The flight service officer did not have a history of inadequately passing appropriate traffic information although he had, on occasion, used inappropriate air traffic control procedures.

The incident probably occurred as a result of a combination of factors. Firstly, the flight service officer reported that he was pre-occupied with his personal situation and was tired. As a result, he probably did not adequately monitor the progress of his routine actions. Secondly, he reported that he might have used a presumed rate of climb for the Fokker 50 as a basis for determining whether the traffic was potentially conflicting. Such a calculation was erroneous and irrelevant because the traffic assessment criteria in the Manual of Air Traffic Services required the traffic information to be passed. The use of this calculation may have been a manifestation of the flight service officer's occasional use of inappropriate procedures.

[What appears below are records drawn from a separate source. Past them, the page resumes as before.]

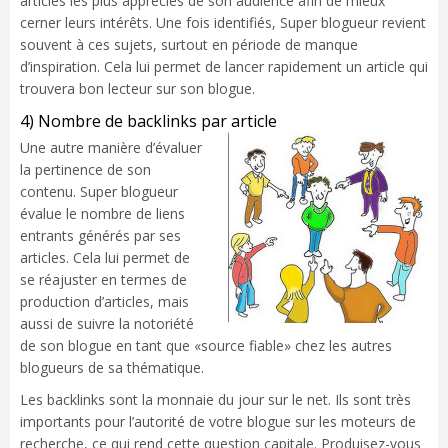
articles les plus appréciés de son audience afin de mieux
cerner leurs intérêts. Une fois identifiés, Super blogueur revient
souvent à ces sujets, surtout en période de manque
d’inspiration. Cela lui permet de lancer rapidement un article qui
trouvera bon lecteur sur son blogue.
4) Nombre de backlinks par article
Une autre manière d’évaluer
la pertinence de son
contenu. Super blogueur
évalue le nombre de liens
entrants générés par ses
articles. Cela lui permet de
se réajuster en termes de
production d’articles, mais
aussi de suivre la notoriété
de son blogue en tant que «source fiable» chez les autres
blogueurs de sa thématique.
Les backlinks sont la monnaie du jour sur le net. Ils sont très
importants pour l’autorité de votre blogue sur les moteurs de
recherche, ce qui rend cette question capitale. Produisez-vous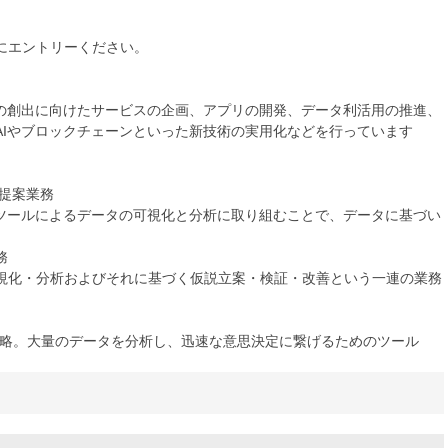
にエントリーください。
スの創出に向けたサービスの企画、アプリの開発、データ利活用の推進、
AIやブロックチェーンといった新技術の実用化などを行っています
善提案業務
Iツールによるデータの可視化と分析に取り組むことで、データに基づい
務
視化・分析およびそれに基づく仮説立案・検証・改善という一連の業務
の略。大量のデータを分析し、迅速な意思決定に繋げるためのツール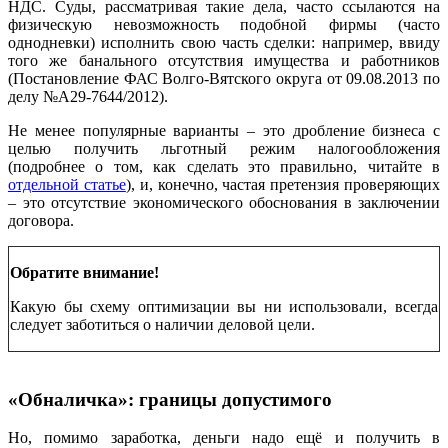
НДС. Суды, рассматривая такие дела, часто ссылаются на
физическую невозможность подобной фирмы (часто
однодневки) исполнить свою часть сделки: например, ввиду
того же банального отсутствия имущества и работников
(Постановление ФАС Волго-Вятского округа от 09.08.2013 по
делу №А29-7644/2012).
Не менее популярные варианты – это дробление бизнеса с
целью получить льготный режим налогообложения
(подробнее о том, как сделать это правильно, читайте в
отдельной статье
), и, конечно, частая претензия проверяющих
– это отсутствие экономического обоснования в заключении
договора.
Обратите внимание!
Какую бы схему оптимизации вы ни использовали, всегда
следует заботиться о наличии деловой цели.
«Обналичка»: границы допустимого
Но, помимо заработка, деньги надо ещё и получить в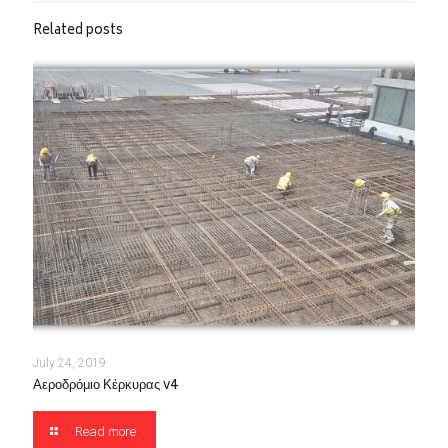
Related posts
July 24, 2019
Αεροδρόμιο Κέρκυρας v4
Read more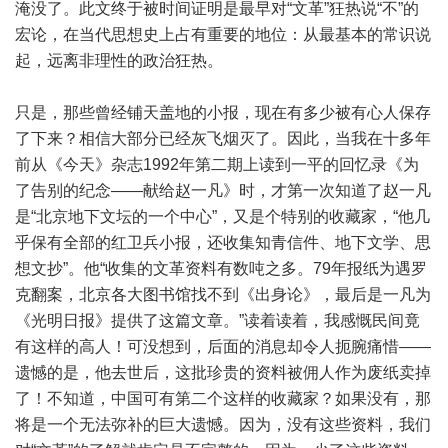
淹没了。此文终于被时间证明是最早对“文革”狂热说“不”的
宏论，在当代思想史上占有重要的地位：从最基本的常识说
起，远离非理性的政治狂热。
只是，那些曾经铺天盖地的小报，现在有多少被有心人保存
了下来？相信大部分已经灰飞烟灭了。因此，当我在十多年
前从《今天》杂志1992年第二期上读到一平的回忆录《为
了告别的纪念——献给赵一凡》时，才第一次知道了赵一凡
是“北京地下文坛的一个中心”，又是个特别的收藏家，“他几
乎保有全部的红卫兵小报，还收集知青信件、地下文学、思
想文抄”。他“收集的文革资料有数吨之多。79年报纸为遇罗
克翻案，北京各大图书馆找不到《出身论》，最后是一凡为
《光明日报》提供了这篇文章。”读着读着，我感慨民间竟
有这样的高人！可没想到，后面的消息却令人扼腕痛惜——
遗憾的是，他去世后，这批珍贵的资料被佣人作为废纸卖掉
了！不知道，中国可有第二个这样的收藏家？如果没有，那
将是一个无法弥补的巨大遗憾。因为，没有这些资料，我们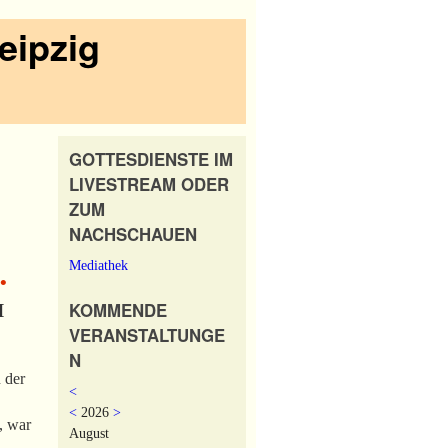
eipzig
GOTTESDIENSTE IM
LIVESTREAM ODER
ZUM
NACHSCHAUEN
Mediathek
•
KOMMENDE
I
VERANSTALTUNGE
N
 der
<
<
2026
>
, war
August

His pre-occupation, tiredness and deviation from standard operating procedures may have contributed to the flight service officer losing situational awareness and as a result, he did not recognise that the flight paths of FNB and FNA were potentially conflicting.

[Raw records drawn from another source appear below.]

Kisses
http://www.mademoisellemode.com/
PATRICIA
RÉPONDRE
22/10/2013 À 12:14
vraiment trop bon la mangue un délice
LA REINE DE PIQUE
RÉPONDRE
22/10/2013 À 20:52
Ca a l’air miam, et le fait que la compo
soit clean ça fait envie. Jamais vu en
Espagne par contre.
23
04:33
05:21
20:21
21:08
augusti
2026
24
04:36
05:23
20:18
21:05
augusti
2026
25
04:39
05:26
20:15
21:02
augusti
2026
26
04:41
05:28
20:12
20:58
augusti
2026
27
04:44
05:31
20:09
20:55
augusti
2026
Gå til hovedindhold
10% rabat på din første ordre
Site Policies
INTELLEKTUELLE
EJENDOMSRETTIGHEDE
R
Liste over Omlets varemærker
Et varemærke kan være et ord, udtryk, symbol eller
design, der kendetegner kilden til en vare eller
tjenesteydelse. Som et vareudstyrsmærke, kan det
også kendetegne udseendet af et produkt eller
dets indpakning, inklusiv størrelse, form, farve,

Once the flight service officer had committed to not advising the crews of FNB and FNA of each other's presence, there were no organisational defences available, such as active supervision, to preclude the mistake going unnoticed. As a result, once the flight service officer had made the error, there was no backup.

Because the pilot in command of FNB did not need to take any avoiding action, it is unlikely that the provision of TCAS stopped an accident from occurring. However, the fact that TCAS had alerted the crew of FNB to the close proximity of traffic unknown to them indicated that it would have been the only defence available had the two aircraft been on a collision course. The effectiveness of TCAS in alerting and directing the crew of FNB to proximal traffic also illustrated the weakness of the principle of see-and-avoid.

CONCLUSION

The flight service officer was fatigued and distracted, probably as a result of stress and inadequate rest before commencing his shift. Consequently, he did not adequately monitor the progress of his routine actions and he did not notice that the two aircraft were potentially conflicting traffic. He did not provide traffic information to the pilots of the two aircraft as required by Manual of Air Traffic Services.